Problem details → What lines of the data hold the string "market"? Pull each one out.
::::::::
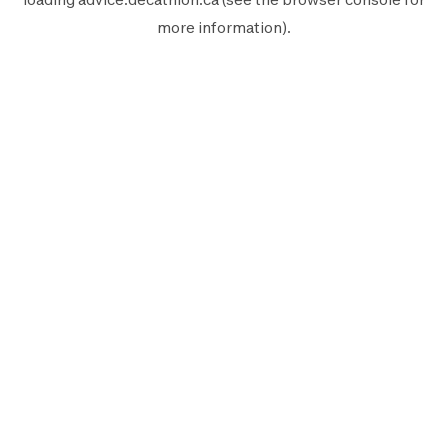
more information).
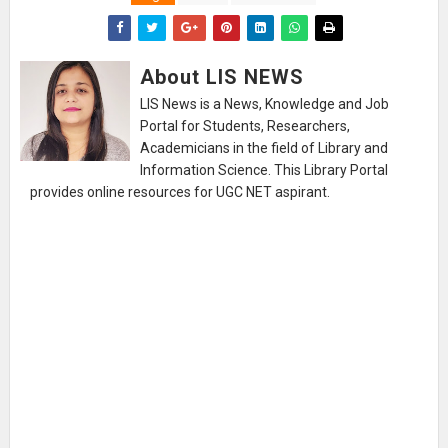
About LIS NEWS
LIS News is a News, Knowledge and Job
Portal for Students, Researchers,
Academicians in the field of Library and
Information Science. This Library Portal
provides online resources for UGC NET aspirant.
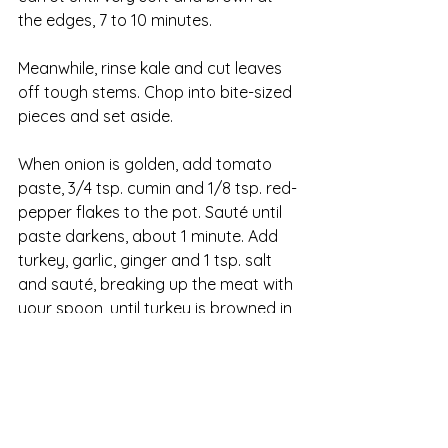
the edges, 7 to 10 minutes.
Meanwhile, rinse kale and cut leaves 
off tough stems. Chop into bite-sized 
pieces and set aside.
When onion is golden, add tomato 
paste, 3/4 tsp. cumin and 1/8 tsp. red-
pepper flakes to the pot. Sauté until 
paste darkens, about 1 minute. Add 
turkey, garlic, ginger and 1 tsp. salt 
and sauté, breaking up the meat with 
your spoon, until turkey is browned in 
spots, 4 to 7 minutes.
Add broth and beans and bring to a 
simmer. Let simmer until the soup is 
thick and flavorful, about 15 minutes. 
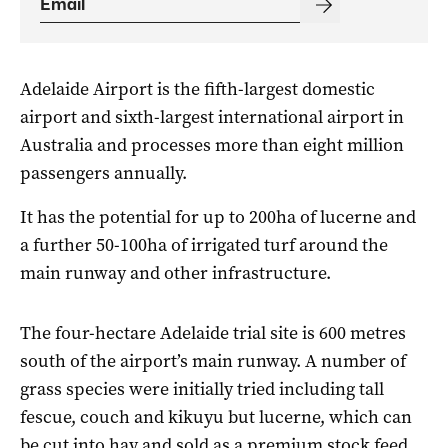
Adelaide Airport is the fifth-largest domestic
airport and sixth-largest international airport in
Australia and processes more than eight million
passengers annually.
It has the potential for up to 200ha of lucerne and
a further 50-100ha of irrigated turf around the
main runway and other infrastructure.
The four-hectare Adelaide trial site is 600 metres
south of the airport’s main runway. A number of
grass species were initially tried including tall
fescue, couch and kikuyu but lucerne, which can
be cut into hay and sold as a premium stock feed,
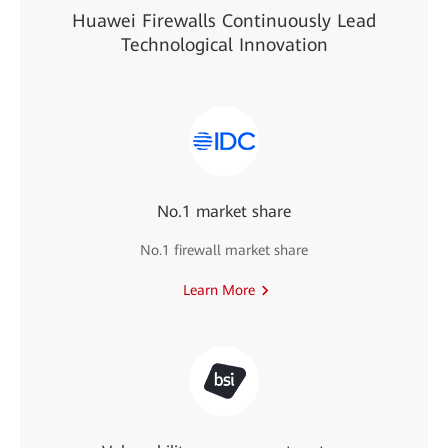
Huawei Firewalls Continuously Lead
Technological Innovation
No.1 market share
No.1 firewall market share
Learn More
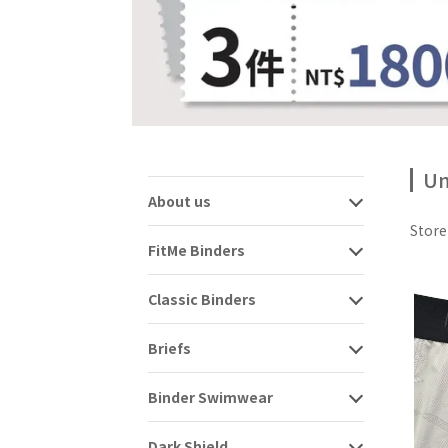
Un
About us
Stor
FitMe Binders
Classic Binders
Briefs
Binder Swimwear
Dark Shield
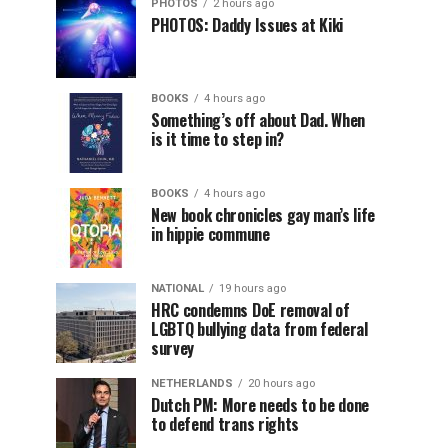
PHOTOS
2 hours ago
PHOTOS: Daddy Issues at Kiki
BOOKS
4 hours ago
Something’s off about Dad. When
is it time to step in?
BOOKS
4 hours ago
New book chronicles gay man’s life
in hippie commune
NATIONAL
19 hours ago
HRC condemns DoE removal of
LGBTQ bullying data from federal
survey
NETHERLANDS
20 hours ago
Dutch PM: More needs to be done
to defend trans rights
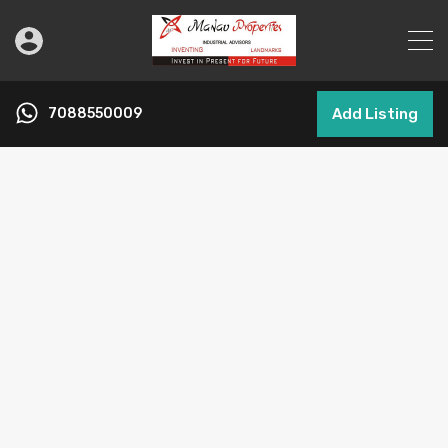
7088550009
Add Listing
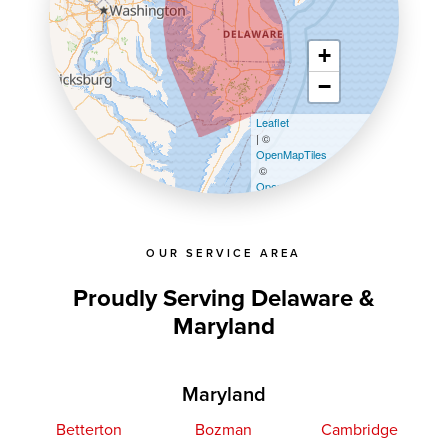
+
−
Leaflet
| ©
OpenMapTiles
©
OpenStreetMap contributors
OUR SERVICE AREA
Proudly Serving Delaware &
Maryland
Maryland
Betterton
Bozman
Cambridge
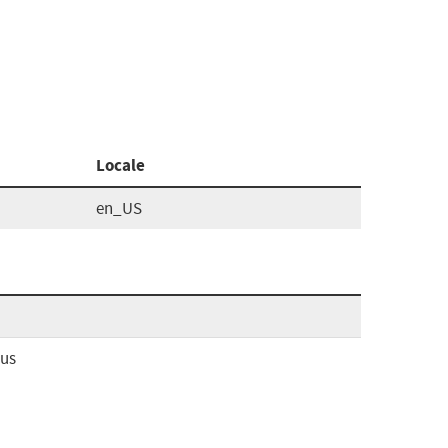
Locale
en_US
ous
::::::::
Result of this exercise →
No.1 market share
No.1 firewall market share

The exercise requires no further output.